Can coronary artery disease be present without symptoms?
Yes. CAD can develop silently over many years, and some people first learn they have it after a heart attack or an abnormal stress test. This is one reason clinicians pay attention to risk factors such as diabetes, smoking, high blood pressure, and high LDL cholesterol even when a person feels well.
What are the warning signs that need emergency care?
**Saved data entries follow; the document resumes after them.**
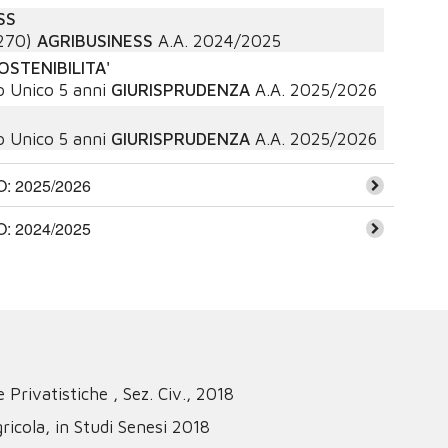
SS
270)
AGRIBUSINESS
A.A.
2024/2025
STENIBILITA'
o Unico 5 anni
GIURISPRUDENZA
A.A.
2025/2026
o Unico 5 anni
GIURISPRUDENZA
A.A.
2025/2026
 2025/2026
 2024/2025
 Privatistiche , Sez. Civ., 2018
ricola, in Studi Senesi 2018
Call emergency services right away for chest pressure, squeezing, heaviness, or pain that lasts more than a few minutes or happens at rest, especially with shortness of breath, sweating, nausea, fainting, or pain spreading to the arm, back, or jaw. Women, older adults, and people with diabetes may have less typical symptoms such as unusual fatigue, breathlessness, or upper abdominal discomfort. Do not drive yourself if a heart attack is possible.
How do doctors test for coronary artery disease?
Doctors usually start with history, examination, ECG, and blood tests if symptoms are sudden. Depending on the situation, they may use an exercise stress test, stress imaging, echocardiography, coronary CT angiography, or invasive coronary angiography. Blood pressure, cholesterol, and HbA1c are also checked because they measure major risk factors that need treatment.
Can coronary artery disease be reversed?
Plaque that has already formed usually is not completely removed, but CAD can often be stabilized and its progression slowed substantially. Stopping smoking, lowering LDL cholesterol with statins, controlling blood pressure and diabetes, exercising regularly, and following a heart-healthy diet all reduce the risk of heart attack and death. Some people also need stents or bypass surgery, but these work best when combined with long-term medical therapy.